Маркел молчал. Колокола продолжали звонить. Параска спросила:
– Сам ты откуда будешь?
– Из Рославля, – нехотя ответил Маркел. Но тут же бойко продолжил: – Мой отец тоже в стрельцах служил. И выслужил поместье! Там, у нас рядом.
– Большое поместье? – спросила Параска.
– А! Три двора! – честно ответил Маркел.
– А у нас восемь, – сказала Параска. – Ну и что? Четыре ведь стоят пустые. А скоро и всем остальным будет так же.

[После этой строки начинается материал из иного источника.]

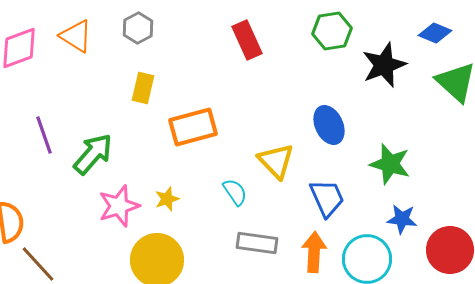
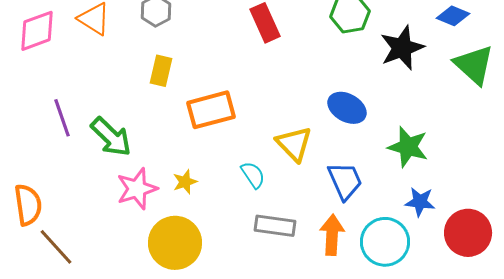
blue ellipse: (329, 125) -> (347, 108), turned -36
green arrow: (93, 154) -> (111, 137), turned 93

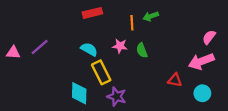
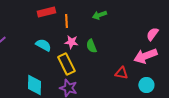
orange line: (132, 23) -> (66, 21), moved
yellow rectangle: (101, 72) -> (66, 64), moved

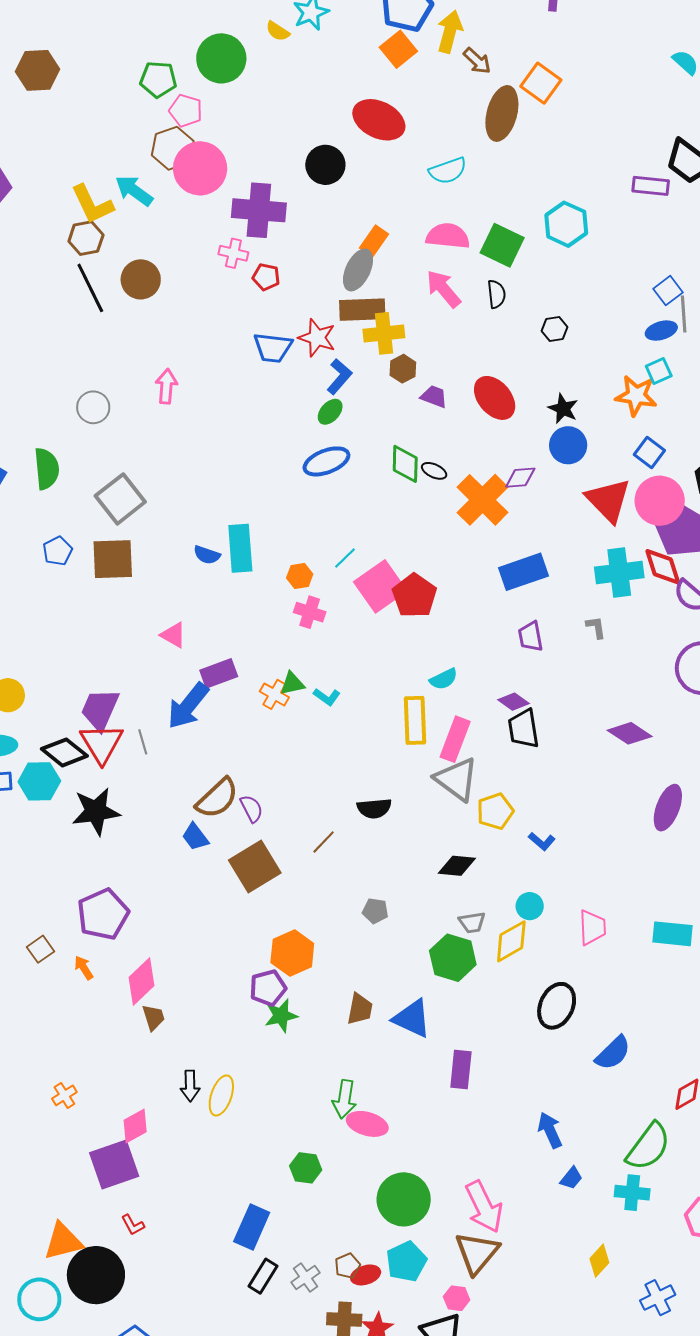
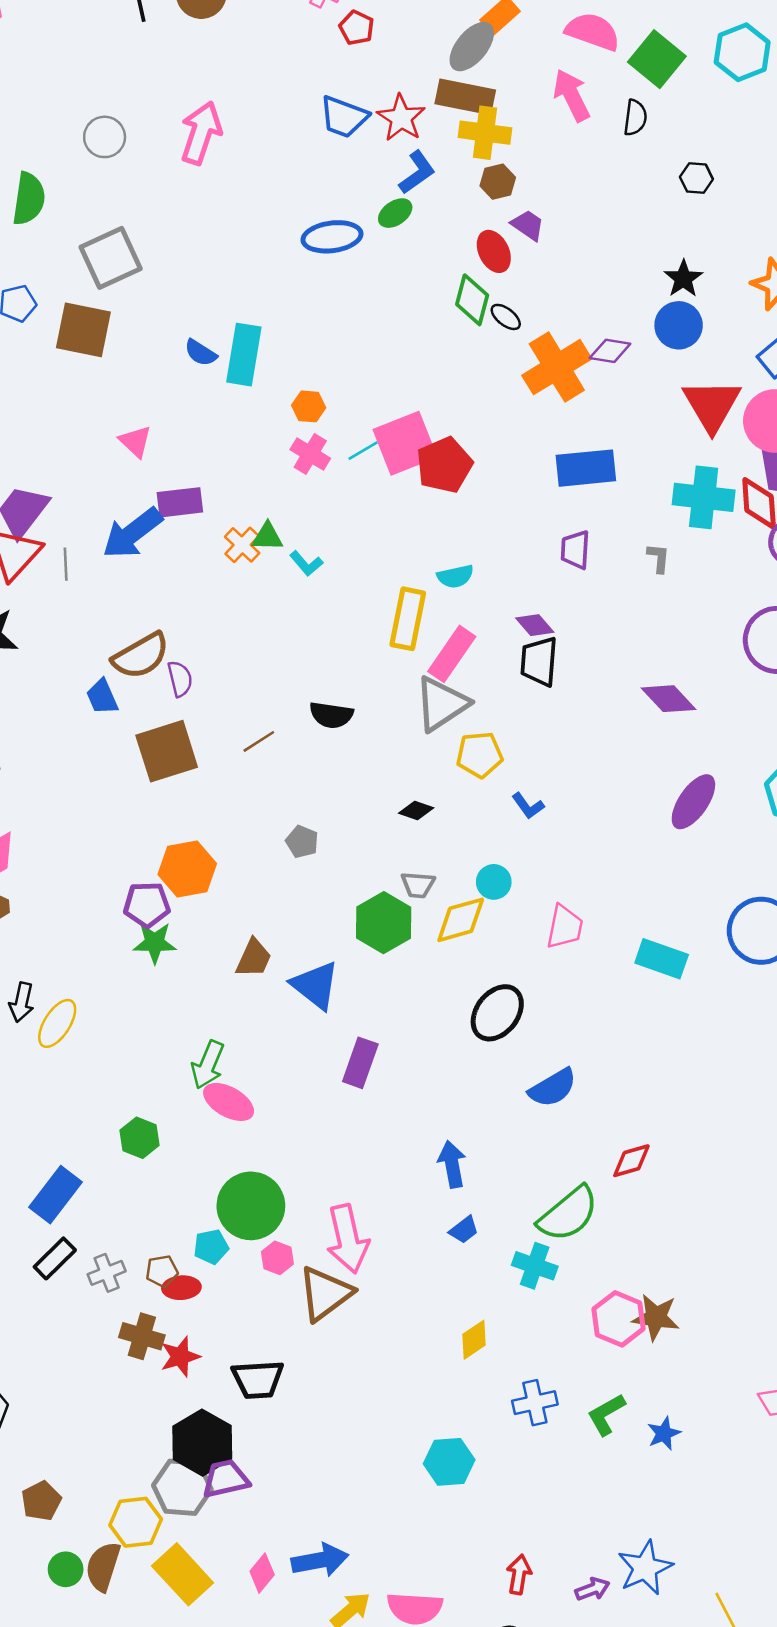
pink arrow: (166, 386) -> (201, 133), size x1.4
red ellipse: (495, 398) -> (494, 251), moved, size x0.7
blue ellipse: (326, 461) -> (332, 237), moved
cyan line: (345, 558) -> (363, 451), moved
gray triangle: (457, 779) -> (441, 704), turned 36
black diamond: (457, 866) -> (416, 810), size x0.7
cyan pentagon: (406, 1261) -> (211, 1247), moved, size x0.7
pink hexagon: (457, 1298) -> (277, 1258), moved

– Чего это так? – удивился Маркел.
– Как чего? – сердито сказала Параска. – У нас, знаешь, кто соседи? Князья Гундоровы! А они Шуйским родня. И переманивают, переманивают от нас самых лучших работников. И им сразу прибыль, а нам урон какой! И кто меня защитит? Гурий Корнеевич я говорила, где, а там князья! И Шуйские!
Маркел молчал. Параска, тоже помолчав, продолжила уже не так сердито:
– Но ничего. Говорят, что теперь этому уже недолго быть. Государь хотел в этом году объявить заповедное лето и запретить людям бегать. А чтобы кто где сидел, там и сиди, не бегай по боярам!
– Так царь теперь… того, – сказал Маркел.
– Зато царев сын жив! – сразу же ответила Параска. – Его на царство возведут и разве он от батюшкиных слов отступится? Он же не дурень!
– А вот как и говорили, будто царев сын… – начал было Маркел и осекся.
– А! – негромко сказала Параска, усмехнулась и продолжила: – Так они так про Федора, про старшего. Но у царя есть еще младший, Дмитрий. Может, его и выберут, откуда знать? У нас в тереме все так и говорят: надо его, красавчика! А то, что он еще мал, так он, знаешь, как быстро растет? Ему трех кормилиц на день не хватает! Ну а про то, кому покуда царством править, так при нем уже есть люди, которые его всегда на ум поставят, покойный государь ему таких людей нашел.
– Ну и каких это, кого? – быстро спросил Маркел.
Но Параска ему не ответила, а только радостно вскрикнула и указала рукой в сторону. Маркел посмотрел туда и увидел дядю Трофима. Он шел через двор и усмехался. То есть вид у него был очень довольный. Значит, дело сделалось, и слава Богу, подумал Маркел.